(Dataset entries)
********************
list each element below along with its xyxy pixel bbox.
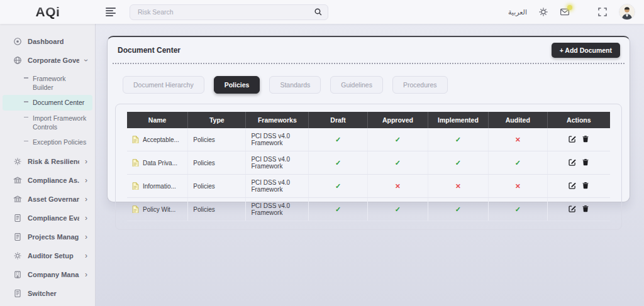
fullscreen-icon[interactable] (597, 7, 608, 17)
sidebar-item-auditor-setup[interactable]: Auditor Setup› (0, 246, 95, 265)
gear-icon (13, 251, 22, 260)
table-row: Policy Wit...PoliciesPCI DSS v4.0 Framew… (127, 198, 610, 221)
sidebar-subitem-document-center[interactable]: Document Center (3, 95, 92, 110)
sidebar-item-company-mana[interactable]: Company Mana...› (0, 265, 95, 284)
dash-icon (24, 117, 28, 118)
check-icon: ✓ (335, 205, 341, 213)
name-cell: Policy Wit... (127, 198, 188, 221)
sidebar-item-projects-manag[interactable]: Projects Manag...› (0, 227, 95, 246)
sidebar-item-switcher[interactable]: Switcher (0, 284, 95, 303)
dotted-divider (113, 63, 625, 64)
document-center-panel: Document Center + Add Document Document … (107, 36, 630, 202)
sidebar-subitem-exception-policies[interactable]: Exception Policies (3, 134, 92, 150)
documents-table-container: NameTypeFrameworksDraftApprovedImplement… (115, 104, 622, 230)
frameworks-cell: PCI DSS v4.0 Framework (246, 175, 309, 198)
sidebar-item-asset-governan[interactable]: Asset Governan...› (0, 190, 95, 209)
check-icon: ✓ (335, 136, 341, 143)
check-icon: ✓ (515, 205, 521, 213)
dash-icon (24, 77, 28, 79)
chevron-right-icon: › (85, 195, 87, 203)
type-cell: Policies (188, 198, 246, 221)
add-document-button[interactable]: + Add Document (552, 43, 620, 58)
sidebar-submenu: Framework BuilderDocument CenterImport F… (0, 70, 95, 152)
search-icon[interactable] (314, 8, 323, 16)
status-cell: ✕ (367, 175, 428, 198)
trash-icon[interactable] (582, 135, 589, 143)
status-cell: ✕ (428, 175, 488, 198)
check-icon: ✓ (455, 159, 461, 167)
table-header-row: NameTypeFrameworksDraftApprovedImplement… (127, 112, 610, 128)
menu-toggle-icon[interactable] (106, 8, 117, 16)
cross-icon: ✕ (515, 182, 521, 190)
sidebar-item-risk-resilience[interactable]: Risk & Resilience› (0, 152, 95, 171)
sidebar-subitem-import-framework-controls[interactable]: Import Framework Controls (3, 111, 92, 134)
sidebar-subitem-framework-builder[interactable]: Framework Builder (3, 71, 92, 95)
name-cell: Acceptable... (127, 128, 188, 151)
cross-icon: ✕ (395, 182, 401, 190)
tab-bar: Document HierarchyPoliciesStandardsGuide… (123, 76, 630, 94)
edit-icon[interactable] (569, 205, 576, 212)
chevron-right-icon: › (85, 271, 87, 278)
actions-cell (547, 151, 610, 175)
name-cell: Data Priva... (127, 151, 188, 175)
doc-icon (13, 214, 22, 222)
actions-cell (547, 128, 610, 151)
table-row: Data Priva...PoliciesPCI DSS v4.0 Framew… (127, 151, 610, 175)
column-header-draft[interactable]: Draft (309, 112, 368, 128)
tab-policies[interactable]: Policies (214, 76, 260, 94)
status-cell: ✓ (428, 151, 488, 175)
status-cell: ✓ (367, 128, 428, 151)
main-content: Document Center + Add Document Document … (96, 24, 644, 306)
cross-icon: ✕ (455, 182, 461, 190)
column-header-frameworks[interactable]: Frameworks (246, 112, 309, 128)
status-cell: ✓ (309, 175, 368, 198)
check-icon: ✓ (455, 136, 461, 143)
bank-icon (13, 176, 22, 185)
trash-icon[interactable] (582, 205, 589, 212)
status-cell: ✕ (488, 175, 547, 198)
actions-cell (547, 175, 610, 198)
tab-procedures[interactable]: Procedures (392, 76, 448, 94)
tab-standards[interactable]: Standards (269, 76, 321, 94)
column-header-type[interactable]: Type (188, 112, 246, 128)
frameworks-cell: PCI DSS v4.0 Framework (246, 151, 309, 175)
search-input[interactable] (130, 4, 328, 20)
column-header-actions[interactable]: Actions (547, 112, 610, 128)
document-file-icon (132, 136, 139, 144)
sidebar-item-compliance-as[interactable]: Compliance As...› (0, 171, 95, 190)
status-cell: ✓ (309, 128, 368, 151)
sidebar-item-compliance-eva[interactable]: Compliance Eva...› (0, 209, 95, 227)
tab-document-hierarchy[interactable]: Document Hierarchy (123, 76, 204, 94)
sidebar-item-dashboard[interactable]: Dashboard (0, 32, 95, 51)
building-icon (13, 270, 22, 279)
edit-icon[interactable] (569, 182, 576, 189)
status-cell: ✓ (367, 151, 428, 175)
chevron-right-icon: › (85, 252, 87, 260)
user-avatar[interactable] (619, 4, 635, 20)
check-icon: ✓ (335, 159, 341, 167)
column-header-audited[interactable]: Audited (488, 112, 547, 128)
column-header-approved[interactable]: Approved (367, 112, 428, 128)
edit-icon[interactable] (569, 135, 576, 143)
column-header-implemented[interactable]: Implemented (428, 112, 488, 128)
tab-guidelines[interactable]: Guidelines (330, 76, 383, 94)
language-switch[interactable]: العربية (508, 8, 527, 16)
settings-gear-icon[interactable] (538, 7, 548, 17)
table-row: Acceptable...PoliciesPCI DSS v4.0 Framew… (127, 128, 610, 151)
chevron-right-icon: › (85, 177, 87, 184)
trash-icon[interactable] (582, 158, 589, 166)
documents-table: NameTypeFrameworksDraftApprovedImplement… (127, 112, 610, 221)
trash-icon[interactable] (582, 182, 589, 189)
document-file-icon (132, 205, 139, 214)
sidebar-item-corporate-gove[interactable]: Corporate Gove...› (0, 51, 95, 70)
edit-icon[interactable] (569, 158, 576, 166)
status-cell: ✓ (488, 198, 547, 221)
dash-icon (24, 141, 28, 142)
doc-icon (13, 289, 22, 298)
column-header-name[interactable]: Name (127, 112, 188, 128)
chevron-right-icon: › (85, 158, 87, 165)
doc-icon (13, 232, 22, 241)
mail-icon[interactable] (560, 7, 570, 17)
sidebar-item-reports[interactable]: Reports› (0, 303, 95, 306)
document-file-icon (132, 159, 139, 167)
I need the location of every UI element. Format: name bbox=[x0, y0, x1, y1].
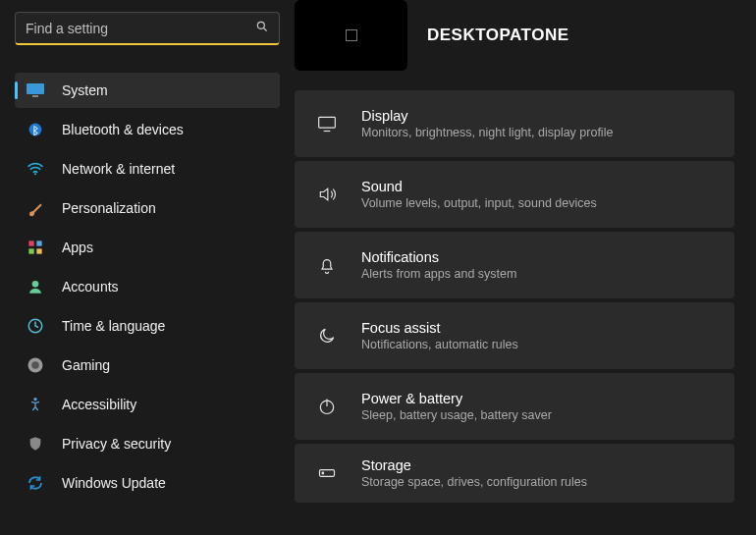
svg-rect-7 bbox=[36, 241, 41, 245]
power-icon bbox=[314, 397, 340, 416]
nav-item-accounts[interactable]: Accounts bbox=[15, 269, 280, 304]
nav-label: Gaming bbox=[62, 357, 110, 373]
nav-label: Apps bbox=[62, 240, 93, 255]
svg-rect-8 bbox=[28, 248, 33, 253]
bell-icon bbox=[314, 255, 340, 275]
nav-label: Accounts bbox=[62, 279, 119, 294]
clock-globe-icon bbox=[25, 315, 46, 337]
card-storage[interactable]: Storage Storage space, drives, configura… bbox=[295, 444, 734, 503]
card-focus-assist[interactable]: Focus assist Notifications, automatic ru… bbox=[295, 302, 734, 369]
svg-rect-2 bbox=[27, 83, 44, 94]
svg-rect-3 bbox=[32, 95, 38, 97]
search-input[interactable] bbox=[26, 21, 255, 36]
moon-icon bbox=[314, 326, 340, 346]
card-desc: Monitors, brightness, night light, displ… bbox=[361, 126, 613, 139]
svg-point-13 bbox=[31, 361, 39, 369]
card-desc: Storage space, drives, configuration rul… bbox=[361, 475, 587, 489]
person-icon bbox=[25, 276, 46, 297]
card-title: Display bbox=[361, 108, 613, 124]
svg-point-10 bbox=[32, 281, 39, 288]
nav-list: System Bluetooth & devices Network & int… bbox=[15, 73, 285, 501]
nav-item-system[interactable]: System bbox=[15, 73, 280, 108]
nav-item-gaming[interactable]: Gaming bbox=[15, 348, 280, 383]
nav-item-apps[interactable]: Apps bbox=[15, 230, 280, 265]
card-title: Sound bbox=[361, 179, 597, 194]
storage-icon bbox=[314, 463, 340, 483]
svg-rect-6 bbox=[28, 241, 33, 245]
card-notifications[interactable]: Notifications Alerts from apps and syste… bbox=[295, 232, 734, 298]
svg-point-0 bbox=[257, 22, 264, 28]
gaming-icon bbox=[25, 354, 46, 376]
svg-point-14 bbox=[33, 398, 36, 401]
nav-label: System bbox=[62, 82, 108, 98]
card-title: Power & battery bbox=[361, 391, 552, 406]
card-title: Notifications bbox=[361, 249, 516, 265]
device-thumbnail bbox=[295, 0, 407, 71]
wifi-icon bbox=[25, 158, 46, 180]
accessibility-icon bbox=[25, 394, 46, 415]
nav-label: Privacy & security bbox=[62, 436, 171, 452]
main-content: DESKTOPATONE Display Monitors, brightnes… bbox=[295, 0, 756, 535]
nav-label: Time & language bbox=[62, 318, 165, 334]
shield-icon bbox=[25, 433, 46, 455]
search-icon bbox=[255, 20, 269, 37]
card-desc: Notifications, automatic rules bbox=[361, 338, 518, 351]
nav-item-network[interactable]: Network & internet bbox=[15, 151, 280, 187]
nav-item-privacy[interactable]: Privacy & security bbox=[15, 426, 280, 461]
nav-item-personalization[interactable]: Personalization bbox=[15, 190, 280, 226]
svg-rect-15 bbox=[319, 117, 336, 128]
card-desc: Volume levels, output, input, sound devi… bbox=[361, 196, 597, 210]
device-header: DESKTOPATONE bbox=[295, 0, 756, 90]
device-name: DESKTOPATONE bbox=[427, 26, 569, 45]
svg-point-5 bbox=[34, 173, 36, 175]
nav-item-time[interactable]: Time & language bbox=[15, 308, 280, 344]
bluetooth-icon bbox=[25, 119, 46, 140]
nav-label: Windows Update bbox=[62, 475, 166, 491]
nav-item-update[interactable]: Windows Update bbox=[15, 465, 280, 501]
update-icon bbox=[25, 472, 46, 494]
display-icon bbox=[314, 114, 340, 134]
card-desc: Sleep, battery usage, battery saver bbox=[361, 408, 552, 422]
card-title: Storage bbox=[361, 457, 587, 473]
card-power[interactable]: Power & battery Sleep, battery usage, ba… bbox=[295, 373, 734, 440]
svg-rect-9 bbox=[36, 248, 41, 253]
card-display[interactable]: Display Monitors, brightness, night ligh… bbox=[295, 90, 734, 157]
nav-item-bluetooth[interactable]: Bluetooth & devices bbox=[15, 112, 280, 147]
nav-label: Bluetooth & devices bbox=[62, 122, 184, 137]
sound-icon bbox=[314, 185, 340, 204]
settings-cards: Display Monitors, brightness, night ligh… bbox=[295, 90, 756, 503]
sidebar: System Bluetooth & devices Network & int… bbox=[0, 0, 295, 535]
svg-point-20 bbox=[322, 472, 324, 474]
svg-line-1 bbox=[264, 27, 267, 30]
nav-item-accessibility[interactable]: Accessibility bbox=[15, 387, 280, 422]
card-title: Focus assist bbox=[361, 320, 518, 336]
window-icon bbox=[346, 29, 357, 41]
brush-icon bbox=[25, 197, 46, 219]
search-box[interactable] bbox=[15, 12, 280, 45]
nav-label: Accessibility bbox=[62, 397, 136, 412]
monitor-icon bbox=[25, 80, 46, 101]
nav-label: Network & internet bbox=[62, 161, 175, 177]
nav-label: Personalization bbox=[62, 200, 156, 216]
card-desc: Alerts from apps and system bbox=[361, 267, 516, 281]
apps-icon bbox=[25, 237, 46, 258]
card-sound[interactable]: Sound Volume levels, output, input, soun… bbox=[295, 161, 734, 228]
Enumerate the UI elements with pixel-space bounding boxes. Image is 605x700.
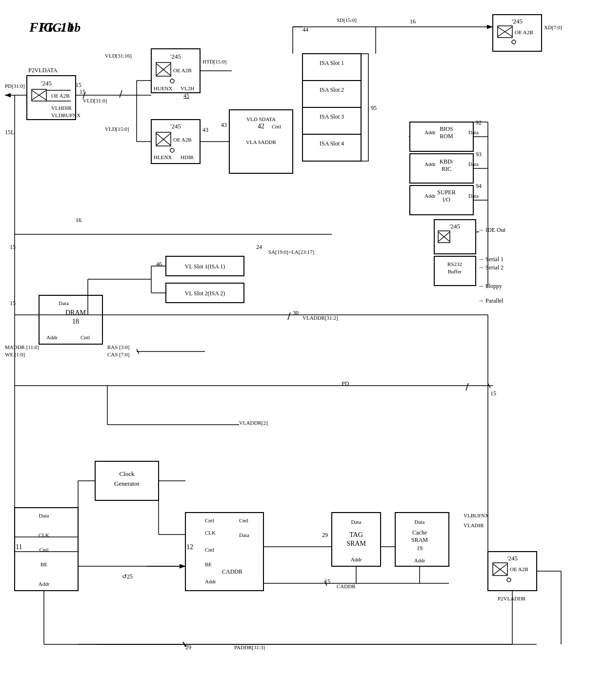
svg-text:→ Serial 1: → Serial 1 <box>478 256 504 263</box>
svg-text:RS232: RS232 <box>447 261 462 267</box>
svg-text:15: 15 <box>490 390 496 397</box>
svg-text:VLD[31:16]: VLD[31:16] <box>105 53 132 59</box>
svg-text:ISA Slot 4: ISA Slot 4 <box>320 140 344 147</box>
svg-text:15L: 15L <box>5 129 14 136</box>
svg-text:XD[7:0]: XD[7:0] <box>544 24 562 30</box>
svg-text:SD[15:0]: SD[15:0] <box>337 17 357 23</box>
svg-text:HTD[15:0]: HTD[15:0] <box>202 59 227 64</box>
svg-text:OE  A2B: OE A2B <box>515 29 533 35</box>
svg-text:VLADDR[31:2]: VLADDR[31:2] <box>302 315 338 321</box>
svg-text:93: 93 <box>476 151 482 158</box>
svg-text:18: 18 <box>72 318 79 325</box>
svg-text:Cntl: Cntl <box>239 517 248 523</box>
svg-point-37 <box>170 148 174 152</box>
svg-line-225 <box>466 383 468 391</box>
svg-text:Data: Data <box>468 193 479 199</box>
svg-text:MADDR [11:0]: MADDR [11:0] <box>5 344 39 350</box>
svg-text:Data: Data <box>468 161 479 167</box>
svg-text:Data: Data <box>415 519 425 525</box>
svg-rect-48 <box>302 54 361 81</box>
svg-text:TAG: TAG <box>349 531 363 538</box>
svg-text:FIG. 1b: FIG. 1b <box>39 21 81 35</box>
svg-text:24: 24 <box>256 244 262 250</box>
svg-text:11: 11 <box>16 543 22 551</box>
svg-text:P2VLDATA: P2VLDATA <box>28 67 58 74</box>
svg-text:→ Parallel: → Parallel <box>478 297 504 304</box>
svg-text:'245: '245 <box>170 53 181 60</box>
svg-text:15: 15 <box>324 578 330 585</box>
svg-text:'245: '245 <box>507 555 518 562</box>
svg-text:CADDR: CADDR <box>222 568 242 575</box>
svg-text:ISA Slot 2: ISA Slot 2 <box>320 86 344 93</box>
svg-text:Cntl: Cntl <box>205 547 214 553</box>
svg-text:OE  A2B: OE A2B <box>510 566 528 572</box>
svg-text:15: 15 <box>76 82 81 88</box>
svg-text:16: 16 <box>76 217 81 224</box>
svg-text:Addr: Addr <box>205 578 216 584</box>
svg-text:I/O: I/O <box>443 196 450 203</box>
svg-text:Cntl: Cntl <box>81 334 90 340</box>
svg-text:VLA SADDR: VLA SADDR <box>246 139 277 145</box>
svg-text:Addr: Addr <box>424 161 436 167</box>
svg-text:PD[31:0]: PD[31:0] <box>5 83 25 89</box>
svg-text:Generator: Generator <box>114 480 140 487</box>
svg-text:94: 94 <box>476 183 482 189</box>
svg-text:VL Slot 1(ISA 1): VL Slot 1(ISA 1) <box>185 263 225 270</box>
svg-rect-50 <box>302 81 361 107</box>
svg-text:19: 19 <box>417 545 423 552</box>
svg-text:Addr: Addr <box>424 129 436 135</box>
svg-text:VLADIR: VLADIR <box>464 522 484 528</box>
svg-text:42: 42 <box>258 123 264 130</box>
svg-text:SUPER: SUPER <box>437 189 455 196</box>
svg-text:ROM: ROM <box>440 133 453 140</box>
diagram-container: FIG. 1b FIG. 1b '245 OE A2B VLHDIR VLDBU… <box>0 0 605 700</box>
svg-text:SRAM: SRAM <box>411 536 428 543</box>
svg-text:ISA Slot 1: ISA Slot 1 <box>320 60 344 66</box>
svg-text:BE: BE <box>205 561 212 567</box>
svg-text:VLHDIR: VLHDIR <box>51 105 72 111</box>
svg-text:ISA Slot 3: ISA Slot 3 <box>320 113 344 120</box>
svg-text:Cntl: Cntl <box>272 124 281 129</box>
svg-text:VL Slot 2(ISA 2): VL Slot 2(ISA 2) <box>185 290 225 297</box>
svg-text:↺25: ↺25 <box>122 573 133 580</box>
svg-text:29: 29 <box>185 644 191 651</box>
svg-text:'245: '245 <box>41 80 52 87</box>
svg-text:Data: Data <box>59 300 69 306</box>
svg-text:VLADDR[2]: VLADDR[2] <box>239 420 268 426</box>
svg-text:→ Serial 2: → Serial 2 <box>478 264 504 271</box>
svg-text:OE  A2B: OE A2B <box>51 93 70 99</box>
svg-text:Clock: Clock <box>119 470 135 477</box>
svg-text:Addr: Addr <box>414 557 425 563</box>
svg-text:RAS [3:0]: RAS [3:0] <box>107 344 130 350</box>
svg-text:VLDBUFNX: VLDBUFNX <box>51 112 81 118</box>
svg-text:SRAM: SRAM <box>346 540 366 547</box>
svg-text:VLBUFNX: VLBUFNX <box>464 513 489 518</box>
svg-text:P2VLADDR: P2VLADDR <box>498 596 526 601</box>
svg-text:HLENX: HLENX <box>154 154 172 160</box>
svg-point-25 <box>170 79 174 83</box>
svg-text:95: 95 <box>371 104 377 111</box>
svg-text:43: 43 <box>221 122 227 128</box>
svg-text:Data: Data <box>239 532 249 538</box>
svg-text:Addr: Addr <box>424 193 436 199</box>
svg-text:12: 12 <box>186 543 193 551</box>
svg-text:VLD[15:0]: VLD[15:0] <box>105 126 129 132</box>
svg-text:Data: Data <box>351 519 362 525</box>
svg-text:'245: '245 <box>512 18 523 25</box>
svg-text:HUENX: HUENX <box>154 85 173 91</box>
svg-text:'245: '245 <box>449 223 460 230</box>
svg-line-223 <box>120 90 122 98</box>
svg-text:CADDR: CADDR <box>337 583 356 589</box>
svg-text:Buffer: Buffer <box>448 268 462 274</box>
svg-text:92: 92 <box>476 119 482 126</box>
svg-text:Data: Data <box>39 513 49 518</box>
svg-text:Addr: Addr <box>46 334 58 340</box>
svg-text:SA[19:0]+LA[23:17]: SA[19:0]+LA[23:17] <box>268 249 314 255</box>
svg-point-155 <box>507 578 511 582</box>
svg-text:HDIR: HDIR <box>181 154 194 160</box>
svg-text:BIOS: BIOS <box>440 125 453 132</box>
svg-text:CLK: CLK <box>205 530 216 535</box>
svg-point-63 <box>512 40 516 44</box>
svg-text:Addr: Addr <box>351 556 362 562</box>
svg-text:OE  A2B: OE A2B <box>173 137 192 143</box>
********************
▶ **Exercise goal**
Where in the entries does the word "Windows" occur? Copy out each line that has it.

▶ **Exercise result**
nav-label: Windows Update bbox=[62, 475, 166, 491]
nav-item-update[interactable]: Windows Update bbox=[15, 465, 280, 501]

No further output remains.